Awesome, thank you! BTW, I know that the Zeppelin 0.5.6 release was only
very recently, but do you happen to know yet when you plan on releasing
0.6.0?

On Tue, Feb 2, 2016 at 1:07 PM mina lee <mina...@apache.org> wrote:

> This issue has been fixed few days ago in master branch.
>
> Here is the PR
> https://github.com/apache/incubator-zeppelin/pull/673
>
> And related issues filed in JIRA before
> https://issues.apache.org/jira/browse/ZEPPELIN-194
> https://issues.apache.org/jira/browse/ZEPPELIN-381
>
> With the latest master branch, we recommend you to load dependencies via
> interpreter setting menu instead of %dep interpreter.
>
> If you want to know how to set dependencies with latest master branch,
> please check doc
> <
> https://zeppelin.incubator.apache.org/docs/0.6.0-incubating-SNAPSHOT/manual/dependencymanagement.html
> >
> and
> let me know if it works.
>
> Cheers,
> Mina
>
> On Tue, Feb 2, 2016 at 12:50 PM, Lin, Yunfeng <yunfeng....@citi.com>
> wrote:
>
> > I’ve created an issue in jira
> >
> >
> >
> > https://issues.apache.org/jira/browse/ZEPPELIN-648
> >
> >
> >
> > *From:* Benjamin Kim [mailto:bbuil...@gmail.com]

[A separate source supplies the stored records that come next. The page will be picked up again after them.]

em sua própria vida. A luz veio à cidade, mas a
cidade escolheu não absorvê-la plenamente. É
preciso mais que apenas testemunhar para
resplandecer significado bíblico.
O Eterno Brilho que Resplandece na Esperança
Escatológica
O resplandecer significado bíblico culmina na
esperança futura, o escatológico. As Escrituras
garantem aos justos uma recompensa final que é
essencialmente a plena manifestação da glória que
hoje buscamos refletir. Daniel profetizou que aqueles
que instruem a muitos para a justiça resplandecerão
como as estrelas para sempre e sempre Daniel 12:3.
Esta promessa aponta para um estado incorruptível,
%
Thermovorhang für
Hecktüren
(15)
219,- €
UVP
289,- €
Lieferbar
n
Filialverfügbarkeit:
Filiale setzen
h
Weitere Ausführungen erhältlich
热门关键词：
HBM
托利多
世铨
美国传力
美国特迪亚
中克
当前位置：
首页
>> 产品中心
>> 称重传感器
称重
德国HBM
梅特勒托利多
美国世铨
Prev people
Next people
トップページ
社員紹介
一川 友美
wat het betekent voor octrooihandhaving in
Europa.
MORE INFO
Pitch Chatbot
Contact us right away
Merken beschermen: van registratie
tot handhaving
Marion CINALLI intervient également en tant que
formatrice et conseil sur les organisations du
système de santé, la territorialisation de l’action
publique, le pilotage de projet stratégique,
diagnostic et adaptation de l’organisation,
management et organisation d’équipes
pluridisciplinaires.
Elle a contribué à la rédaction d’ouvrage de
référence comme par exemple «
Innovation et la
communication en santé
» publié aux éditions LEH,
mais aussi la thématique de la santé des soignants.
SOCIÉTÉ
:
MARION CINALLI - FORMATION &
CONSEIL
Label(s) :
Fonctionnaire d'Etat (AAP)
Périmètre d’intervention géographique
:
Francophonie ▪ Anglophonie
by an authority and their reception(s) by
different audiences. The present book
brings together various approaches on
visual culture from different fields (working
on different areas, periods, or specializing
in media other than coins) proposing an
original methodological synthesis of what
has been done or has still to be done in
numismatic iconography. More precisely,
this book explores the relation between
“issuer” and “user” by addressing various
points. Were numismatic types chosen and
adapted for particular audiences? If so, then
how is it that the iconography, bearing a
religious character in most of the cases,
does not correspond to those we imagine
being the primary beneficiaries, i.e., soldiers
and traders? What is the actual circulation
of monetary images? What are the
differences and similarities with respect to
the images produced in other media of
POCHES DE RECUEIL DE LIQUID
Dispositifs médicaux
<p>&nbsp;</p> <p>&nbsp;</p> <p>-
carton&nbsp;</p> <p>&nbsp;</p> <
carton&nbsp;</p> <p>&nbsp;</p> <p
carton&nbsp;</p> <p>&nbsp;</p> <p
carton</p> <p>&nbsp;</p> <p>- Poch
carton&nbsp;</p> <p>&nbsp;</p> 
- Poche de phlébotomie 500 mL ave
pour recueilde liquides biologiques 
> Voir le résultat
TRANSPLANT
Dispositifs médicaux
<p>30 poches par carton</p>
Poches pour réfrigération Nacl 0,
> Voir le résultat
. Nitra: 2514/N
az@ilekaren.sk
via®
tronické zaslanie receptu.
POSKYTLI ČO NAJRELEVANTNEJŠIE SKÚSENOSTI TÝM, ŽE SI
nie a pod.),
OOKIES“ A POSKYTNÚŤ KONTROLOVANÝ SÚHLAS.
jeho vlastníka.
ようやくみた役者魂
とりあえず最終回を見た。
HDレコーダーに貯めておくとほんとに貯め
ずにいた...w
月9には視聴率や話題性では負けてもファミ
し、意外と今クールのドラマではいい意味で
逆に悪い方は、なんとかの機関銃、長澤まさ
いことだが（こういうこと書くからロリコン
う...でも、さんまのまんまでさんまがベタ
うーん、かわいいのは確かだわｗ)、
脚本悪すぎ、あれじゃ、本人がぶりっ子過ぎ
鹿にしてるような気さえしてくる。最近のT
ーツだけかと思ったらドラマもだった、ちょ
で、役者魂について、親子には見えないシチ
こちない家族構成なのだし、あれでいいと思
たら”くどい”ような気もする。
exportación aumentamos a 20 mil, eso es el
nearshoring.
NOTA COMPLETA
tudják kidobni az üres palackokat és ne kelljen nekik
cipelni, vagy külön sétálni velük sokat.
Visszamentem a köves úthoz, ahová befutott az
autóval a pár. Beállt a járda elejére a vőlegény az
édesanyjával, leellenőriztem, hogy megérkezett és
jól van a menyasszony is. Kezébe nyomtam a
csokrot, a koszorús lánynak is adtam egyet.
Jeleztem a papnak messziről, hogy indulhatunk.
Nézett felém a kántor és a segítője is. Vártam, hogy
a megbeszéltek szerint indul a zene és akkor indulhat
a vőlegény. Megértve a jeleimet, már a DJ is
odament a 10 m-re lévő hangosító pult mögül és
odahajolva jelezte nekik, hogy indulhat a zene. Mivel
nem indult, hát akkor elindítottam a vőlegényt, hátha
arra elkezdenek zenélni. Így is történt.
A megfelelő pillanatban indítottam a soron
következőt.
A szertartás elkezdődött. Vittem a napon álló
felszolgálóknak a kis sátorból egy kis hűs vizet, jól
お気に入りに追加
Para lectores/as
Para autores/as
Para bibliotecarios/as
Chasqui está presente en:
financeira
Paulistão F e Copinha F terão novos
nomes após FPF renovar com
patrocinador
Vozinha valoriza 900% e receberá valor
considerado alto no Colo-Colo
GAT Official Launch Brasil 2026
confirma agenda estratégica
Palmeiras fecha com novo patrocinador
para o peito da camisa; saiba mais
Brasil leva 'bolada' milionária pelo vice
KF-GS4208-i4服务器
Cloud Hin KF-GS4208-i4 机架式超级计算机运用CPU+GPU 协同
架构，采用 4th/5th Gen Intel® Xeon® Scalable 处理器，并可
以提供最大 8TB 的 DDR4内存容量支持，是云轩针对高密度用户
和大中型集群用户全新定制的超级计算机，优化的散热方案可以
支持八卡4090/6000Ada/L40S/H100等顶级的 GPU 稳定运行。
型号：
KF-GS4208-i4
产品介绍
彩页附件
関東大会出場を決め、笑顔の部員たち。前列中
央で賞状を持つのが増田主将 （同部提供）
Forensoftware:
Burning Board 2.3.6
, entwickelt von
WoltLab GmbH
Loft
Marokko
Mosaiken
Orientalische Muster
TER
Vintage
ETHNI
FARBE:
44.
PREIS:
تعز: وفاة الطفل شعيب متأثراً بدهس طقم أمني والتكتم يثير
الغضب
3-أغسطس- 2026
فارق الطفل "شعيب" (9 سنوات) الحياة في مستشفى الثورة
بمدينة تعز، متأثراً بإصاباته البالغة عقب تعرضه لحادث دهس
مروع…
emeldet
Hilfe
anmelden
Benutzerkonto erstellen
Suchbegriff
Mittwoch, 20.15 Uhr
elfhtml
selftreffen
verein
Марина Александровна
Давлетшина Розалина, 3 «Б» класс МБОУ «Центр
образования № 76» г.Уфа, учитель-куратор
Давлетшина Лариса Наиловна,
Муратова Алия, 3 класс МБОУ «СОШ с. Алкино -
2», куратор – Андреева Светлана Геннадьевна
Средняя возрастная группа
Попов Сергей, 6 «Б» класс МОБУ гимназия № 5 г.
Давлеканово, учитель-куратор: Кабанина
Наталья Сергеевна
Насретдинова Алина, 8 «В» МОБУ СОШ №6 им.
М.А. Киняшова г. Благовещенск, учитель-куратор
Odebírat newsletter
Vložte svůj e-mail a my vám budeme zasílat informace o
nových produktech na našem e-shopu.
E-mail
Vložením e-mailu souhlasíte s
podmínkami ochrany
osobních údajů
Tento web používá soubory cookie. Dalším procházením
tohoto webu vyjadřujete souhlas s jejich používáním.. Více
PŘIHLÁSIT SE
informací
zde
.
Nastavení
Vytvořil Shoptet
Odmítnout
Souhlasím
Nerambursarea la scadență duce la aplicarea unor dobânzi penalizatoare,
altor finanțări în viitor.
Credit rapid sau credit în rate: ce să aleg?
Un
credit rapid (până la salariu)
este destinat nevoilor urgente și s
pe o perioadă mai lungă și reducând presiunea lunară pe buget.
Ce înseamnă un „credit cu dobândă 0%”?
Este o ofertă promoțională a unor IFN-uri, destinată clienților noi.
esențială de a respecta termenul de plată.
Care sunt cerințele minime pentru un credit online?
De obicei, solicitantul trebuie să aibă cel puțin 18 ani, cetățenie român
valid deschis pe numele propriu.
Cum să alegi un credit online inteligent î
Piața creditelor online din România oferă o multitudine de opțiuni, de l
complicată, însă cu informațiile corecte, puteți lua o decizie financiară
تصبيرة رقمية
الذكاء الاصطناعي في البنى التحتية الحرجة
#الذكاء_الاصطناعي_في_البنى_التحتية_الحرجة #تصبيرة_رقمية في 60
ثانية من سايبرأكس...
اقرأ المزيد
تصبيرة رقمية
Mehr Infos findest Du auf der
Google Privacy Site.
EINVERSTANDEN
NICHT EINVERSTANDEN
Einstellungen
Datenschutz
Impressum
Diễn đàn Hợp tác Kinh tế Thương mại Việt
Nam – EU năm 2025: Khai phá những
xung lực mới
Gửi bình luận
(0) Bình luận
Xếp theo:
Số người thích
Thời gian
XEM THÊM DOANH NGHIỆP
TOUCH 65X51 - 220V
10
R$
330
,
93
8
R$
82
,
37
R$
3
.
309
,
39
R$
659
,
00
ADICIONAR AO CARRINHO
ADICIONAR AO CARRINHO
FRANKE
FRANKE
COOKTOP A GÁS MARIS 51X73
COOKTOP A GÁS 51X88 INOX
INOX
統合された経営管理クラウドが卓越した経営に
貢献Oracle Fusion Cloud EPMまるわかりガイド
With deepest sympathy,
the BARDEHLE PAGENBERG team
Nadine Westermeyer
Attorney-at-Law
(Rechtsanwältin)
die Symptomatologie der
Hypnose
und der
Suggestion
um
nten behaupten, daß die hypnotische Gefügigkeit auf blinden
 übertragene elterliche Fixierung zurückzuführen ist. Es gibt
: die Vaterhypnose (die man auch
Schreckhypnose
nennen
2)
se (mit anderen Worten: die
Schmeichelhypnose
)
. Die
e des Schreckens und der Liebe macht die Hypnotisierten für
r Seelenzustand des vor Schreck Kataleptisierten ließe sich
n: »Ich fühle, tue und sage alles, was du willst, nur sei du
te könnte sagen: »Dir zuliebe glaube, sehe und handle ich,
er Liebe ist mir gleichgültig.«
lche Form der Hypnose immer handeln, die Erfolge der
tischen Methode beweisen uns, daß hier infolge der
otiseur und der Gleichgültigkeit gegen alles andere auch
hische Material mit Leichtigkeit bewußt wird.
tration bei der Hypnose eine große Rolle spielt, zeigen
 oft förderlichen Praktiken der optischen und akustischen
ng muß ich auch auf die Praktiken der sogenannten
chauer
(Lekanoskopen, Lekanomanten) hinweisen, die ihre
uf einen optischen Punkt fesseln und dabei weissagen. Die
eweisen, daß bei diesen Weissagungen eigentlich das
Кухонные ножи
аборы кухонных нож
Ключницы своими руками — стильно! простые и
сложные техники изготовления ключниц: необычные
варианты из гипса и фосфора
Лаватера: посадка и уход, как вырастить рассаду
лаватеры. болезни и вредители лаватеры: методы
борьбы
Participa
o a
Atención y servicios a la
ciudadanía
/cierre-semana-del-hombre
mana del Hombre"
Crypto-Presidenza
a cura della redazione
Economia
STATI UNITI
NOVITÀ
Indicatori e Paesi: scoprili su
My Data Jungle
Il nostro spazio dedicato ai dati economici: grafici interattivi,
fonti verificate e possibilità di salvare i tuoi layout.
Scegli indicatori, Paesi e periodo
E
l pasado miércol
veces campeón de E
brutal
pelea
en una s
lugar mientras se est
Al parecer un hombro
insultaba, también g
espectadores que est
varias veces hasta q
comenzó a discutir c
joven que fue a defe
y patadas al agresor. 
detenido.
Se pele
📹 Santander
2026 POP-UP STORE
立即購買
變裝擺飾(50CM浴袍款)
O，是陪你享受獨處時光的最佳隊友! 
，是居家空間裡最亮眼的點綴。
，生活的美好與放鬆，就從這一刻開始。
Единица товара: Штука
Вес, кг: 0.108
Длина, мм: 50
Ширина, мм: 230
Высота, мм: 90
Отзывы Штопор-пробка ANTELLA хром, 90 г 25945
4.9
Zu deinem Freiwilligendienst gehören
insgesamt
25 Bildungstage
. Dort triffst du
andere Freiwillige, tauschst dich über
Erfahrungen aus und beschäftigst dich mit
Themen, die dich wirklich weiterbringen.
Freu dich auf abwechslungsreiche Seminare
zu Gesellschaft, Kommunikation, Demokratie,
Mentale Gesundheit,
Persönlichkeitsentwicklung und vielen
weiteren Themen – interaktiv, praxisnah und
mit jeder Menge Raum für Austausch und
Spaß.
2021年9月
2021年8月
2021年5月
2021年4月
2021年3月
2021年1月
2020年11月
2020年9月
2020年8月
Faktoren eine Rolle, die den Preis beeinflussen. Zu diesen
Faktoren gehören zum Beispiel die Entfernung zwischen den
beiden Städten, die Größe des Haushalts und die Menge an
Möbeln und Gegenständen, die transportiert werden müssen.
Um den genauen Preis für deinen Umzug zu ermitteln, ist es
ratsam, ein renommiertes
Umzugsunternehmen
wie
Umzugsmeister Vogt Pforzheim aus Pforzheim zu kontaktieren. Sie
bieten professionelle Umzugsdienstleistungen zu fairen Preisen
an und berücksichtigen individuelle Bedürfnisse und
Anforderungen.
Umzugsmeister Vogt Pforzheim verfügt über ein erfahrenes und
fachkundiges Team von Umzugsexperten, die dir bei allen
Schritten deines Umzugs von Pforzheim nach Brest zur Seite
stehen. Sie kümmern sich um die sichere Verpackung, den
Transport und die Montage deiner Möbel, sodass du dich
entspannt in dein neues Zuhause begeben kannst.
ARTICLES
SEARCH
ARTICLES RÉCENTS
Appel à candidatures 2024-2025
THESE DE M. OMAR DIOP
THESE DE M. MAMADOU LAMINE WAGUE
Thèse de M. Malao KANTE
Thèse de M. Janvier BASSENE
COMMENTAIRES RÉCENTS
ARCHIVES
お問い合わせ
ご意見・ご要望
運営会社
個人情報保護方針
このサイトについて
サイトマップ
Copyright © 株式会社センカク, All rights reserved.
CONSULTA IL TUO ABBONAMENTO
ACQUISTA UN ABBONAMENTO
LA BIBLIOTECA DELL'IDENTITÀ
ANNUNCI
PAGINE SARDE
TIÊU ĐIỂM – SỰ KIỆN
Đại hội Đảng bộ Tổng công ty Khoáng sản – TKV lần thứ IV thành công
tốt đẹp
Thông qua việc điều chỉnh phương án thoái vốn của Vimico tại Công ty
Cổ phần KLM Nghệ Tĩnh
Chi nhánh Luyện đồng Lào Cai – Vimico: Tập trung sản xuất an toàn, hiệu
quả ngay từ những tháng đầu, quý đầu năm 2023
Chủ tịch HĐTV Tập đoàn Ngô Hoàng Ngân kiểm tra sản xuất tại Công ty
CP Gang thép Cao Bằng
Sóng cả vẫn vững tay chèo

> > *Sent:* Tuesday, February 02, 2016 3:34 PM
> > *To:* users@zeppelin.incubator.apache.org
> > *Cc:* d...@zeppelin.incubator.apache.org
> > *Subject:* Re: csv dependencies loaded in %spark but not %sql in spark
> > 1.6/zeppelin 0.5.6
> >
> >
> >
> > Same here. I want to know the answer too.
> >
> >
> >
> >
> >
> > On Feb 2, 2016, at 12:32 PM, Jonathan Kelly <jonathaka...@gmail.com>
> > wrote:
> >
> >
> >
> > Hey, I just ran into that same exact issue yesterday and wasn't sure if I
> > was doing something wrong or what. Glad to know it's not just me!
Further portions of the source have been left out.